Cosmos DB Backup Operator- can only backup db Cosmos DB Restore Operator - can only restore from Db, but requires Cosmos Db operator else cannot create new container Cosmos DB Operator - creates account, db and container. But cannot view data.

Periodic backup

(you cannot change a Cosmos DB account with continuous backup back to periodic backup mode.)

  • Backup Interval - This setting defines how often is the backup going to be done. Can be changed in minutes or hours. The interval period can be between 1 and 24 hours. The default is 240 minutes (4 hours).
  • Backup Copies - By default only the last 2 are stored.
  • Backup Retention - This setting defines how long should the backups be kept. Can be changed in hours or days. The retention period will be at least two times the backup interval and 720 hours (or 30 days) at the most. The default is 8 Hours. Maximum is 30 days.
  • Backup storage redundancy - One of the three redundancy options - LRS, ZRS, GRS. The default is Geo-redundant backup storage.
  • No RUs is consumed for backup.
  • Backup charges - first 2 backups storage are free.

Notes: - A full backup is taken every 4 hours. Only the last two backups are stored by default. Both the backup interval and the retention period can be configured in the Azure portal.

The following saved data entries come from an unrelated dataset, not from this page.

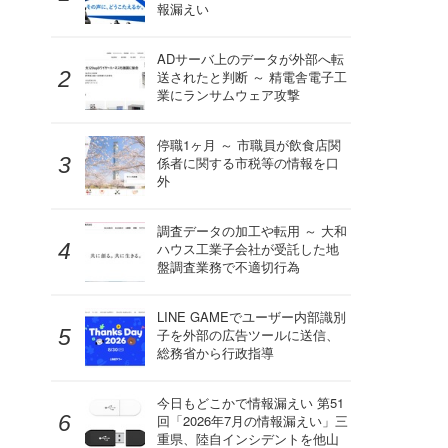
報漏えい
ADサーバ上のデータが外部へ転
送されたと判断 ～ 精電舎電子工
業にランサムウェア攻撃
停職1ヶ月 ～ 市職員が飲食店関
係者に関する市税等の情報を口
外
調査データの加工や転用 ～ 大和
ハウス工業子会社が受託した地
盤調査業務で不適切行為
LINE GAMEでユーザー内部識別
子を外部の広告ツールに送信、
総務省から行政指導
今日もどこかで情報漏えい 第51
回「2026年7月の情報漏えい」三
重県、陸自インシデントを他山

This configuration can be set during or after the Azure Cosmos DB account has been created. - If Azure Cosmos DB's containers or database are deleted, the existing container and database snapshots will be retained for 30 days. - Azure Cosmos DB backups are stored in Azure Blob storage. - Backups are stored in the current write region or if using multi-region writes to one of the write regions to guarantee low latency. - Snapshots of the backup are replicated to another region through geo-redundant storage (GRS) by default. This replication provides resiliency against regional disasters. Can be changed to ZRS or LRS. - Backups can't be accessed directly. To restore the backup, a support ticket needs to be opened with the Azure Cosmos DB team. - Backups won't affect performance or availability. Furthermore, no RUs are consumed during the backup process.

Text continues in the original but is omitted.